Belo Horizonte ¿ A revelação de que o pagamento de pensão alimentícia à ex-mulher foi negociado em troca de um cargo público no Tribunal de Justiça de Minas (TJ-MG) é apenas a ponta do iceberg da intrincada vida pública, sindical e privada do desembargador Elpídio Donizetti Nunes, da 18ª Câmara Cível. Alvo do Conselho Nacional de Justiça (CNJ), onde responde a processo administrativo por nepotismo, o magistrado é sócio da Faculdade Del Rey, o que é vedado pela Lei Orgânica da Magistratura Nacional (Loman), e mantém estreitas ligações com outras empresas, todas elas parceiras da Associação Nacional dos Magistrados Estaduais (Anamages), fundada por ele em 2001 e sob sua presidência por 10 anos.

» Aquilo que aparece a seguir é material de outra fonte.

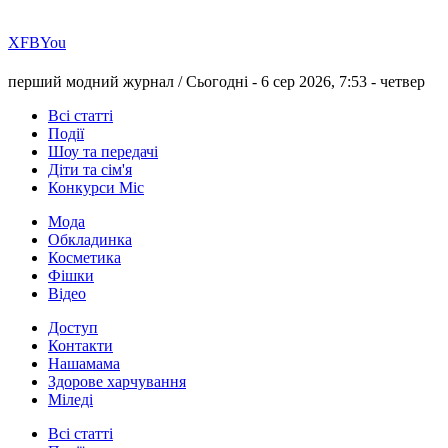
Х
FB
You
перший модний журнал /
Сьогодні - 6 сер 2026, 7:53 -
четвер
Всі статті
Події
Шоу та передачі
Діти та сім'я
Конкурси Міс
Мода
Обкладинка
Косметика
Фішки
Відео
Доступ
Контакти
Нашамама
Здорове харчування
Міледі
Всі статті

A exoneração, publicada na quinta-feira, de Fábio Antônio Klein da Silva do cargo de assistente judiciário do gabinete do desembargador confirma mais um troca-troca entre o público e privado. O servidor acumulava, até março, o expediente no gabinete de Donizetti com o de próspero empresário. Ele era sócio-fundador da empresa Aprobatum ¿ Centro Nacional de Qualificação de Pessoal Ltda., com fins lucrativos, e do Instituto Universitário Brasileiro Ltda. (Iunib), com sede no mesmo edifício. E, apesar de ser subordinado do magistrado, contou com a ajuda dele para tocar o negócio da área de ensino. Em uma publicidade da Livraria Aprobatum, ligada ao curso, o desembargador aparece assinando uma simulação de cheque em que oferece 50% de desconto àqueles que o apresentassem na compra de material didático. Abaixo da assinatura do magistrado, que também é garoto-propaganda da Iunib, aparece a informação: ¿Prof. Elpídio Donizetti, coordenador do Curso Aprobatum¿.

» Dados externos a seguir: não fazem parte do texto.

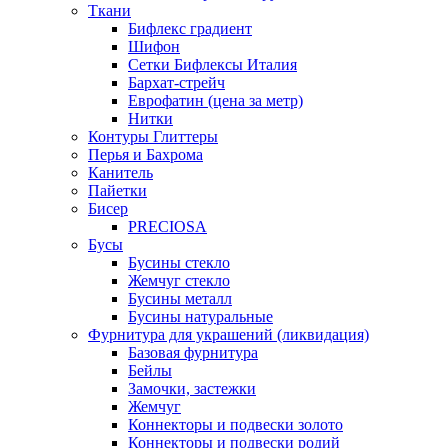
Ткани
Бифлекс градиент
Шифон
Сетки Бифлексы Италия
Бархат-стрейч
Еврофатин (цена за метр)
Нитки
Контуры Глиттеры
Перья и Бахрома
Канитель
Пайетки
Бисер
PRECIOSA
Бусы
Бусины стекло
Жемчуг стекло
Бусины металл
Бусины натуральные
Фурнитура для украшений (ликвидация)
Базовая фурнитура
Бейлы
Замочки, застежки
Жемчуг
Коннекторы и подвески золото
Коннекторы и подвески родий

Segundo registros públicos, quando deixou o quadro societário do Iunib, o ex-assessor foi substituído pela então mulher do magistrado, Jussara Donizetti Nunes , que teria 90% das cotas da empresa. A saída de Fábio, em 21 de março de 2011, ocorreu no mesmo dia da entrada de Jussara. A troca no quadro societário, que deixou tudo em família novamente, não deve afetar a situação do ¿empregado¿ do Iunib, desembargador Elpídio, contratado como professor.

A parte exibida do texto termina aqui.